The city library system offers a host of resources, and with the opening of the new Central Library, they’re more accessible than ever.
One resource that students may not be aware of is the long-running author in residence program.
“A writer in residence is here to meet with emerging or established writers,” program manager and service design lead Rosemary Griebel said in an interview.
“They’ll meet to review their writing or help them with questions about how to get published.”
The program has run since 1987, and has hosted an variety of poets, fiction and non-fiction, and children’s book authors.
The author in residence commits about 17 hours a week to consultations and community engagement, while working on their current project.

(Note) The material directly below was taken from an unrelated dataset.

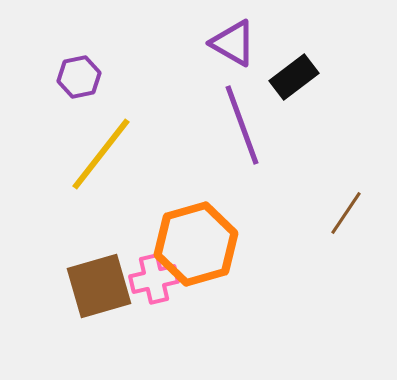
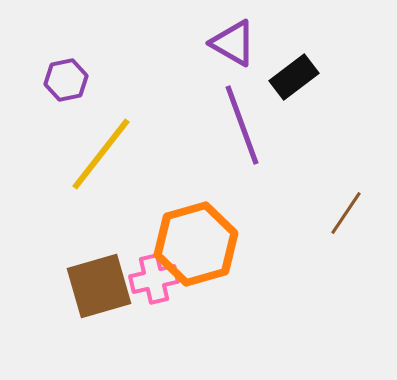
purple hexagon: moved 13 px left, 3 px down
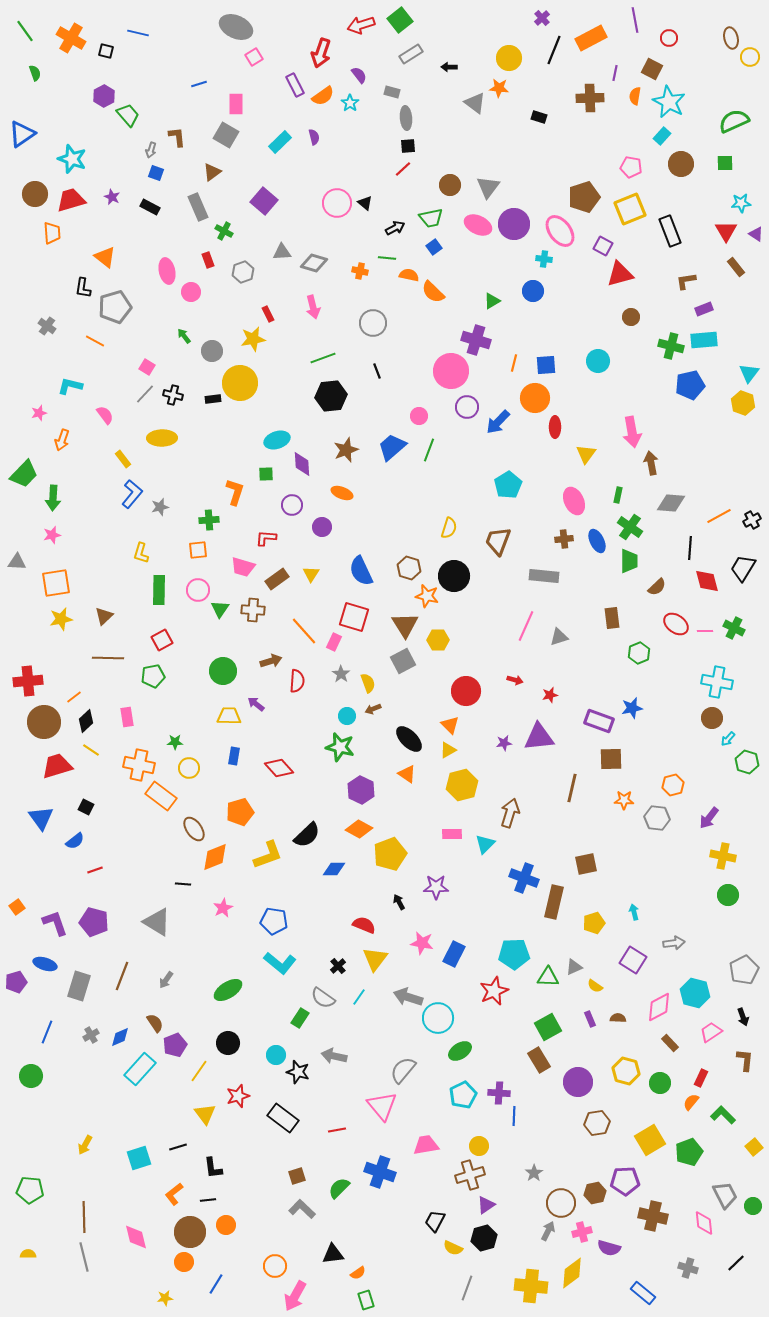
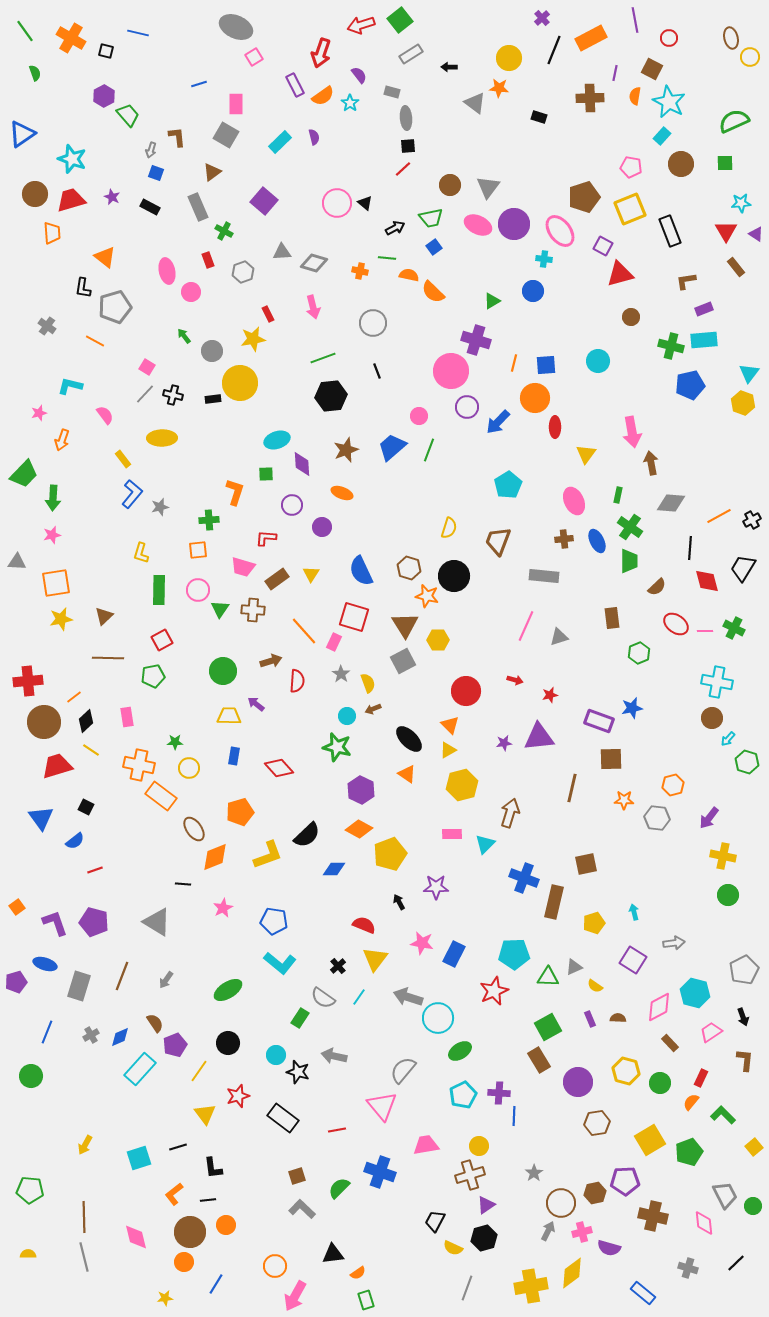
green star at (340, 747): moved 3 px left
yellow cross at (531, 1286): rotated 16 degrees counterclockwise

Consultations run for an hour at a time, are free, and vary from manuscript reviews to discussions about the nuts and bolts of publishing.
“It tends to attract writers of all ages and backgrounds,” said Griebel.
“But the ideal candidate should have experience with mentoring, and a comfort with different genres, since they meet with varied writers, both published and unpublished.
“Every year, we see seniors who really want to make sure their story is told,” said Griebel.
“Maybe they were an immigrant or went through a lot of hardship, and they want to have a document for their grandchildren and future generations.”
Community engagement during a residency can vary from visits with school groups to touring programs to the libraries around the city.
The current author in residence, non-fiction writer Marcello Di Cintio of Calgary, took on one such program, where he set up in various community libraries and listened to residents tell their stories.
“The best part of this job is getting a backstage pass into the lives of people,” said Di Cintio in an interview.
“Because you’re a writer, people will tell you their whole lives. It’s such a gift, but there’s responsibility to do right by them.”
Di Cintio is nearing the end of his term as the author in residence, but has enjoyed the opportunity to talk to emerging writers.
“With residencies like this, you get to see beginning writers, people who love to write,” said Di Cintio.
“When you’re in the business, sometimes you can get cynical and it’s nice to remember that we all got into it because we love to write. It’s inspiring to see people coming in who want to write and love it.”
With the new central library open to the public, there have also been additions to the residency program.
As for the future of the program, Grieibel is hopeful that there is room for expansion.
“We would really like to expand the program to two authors a year.”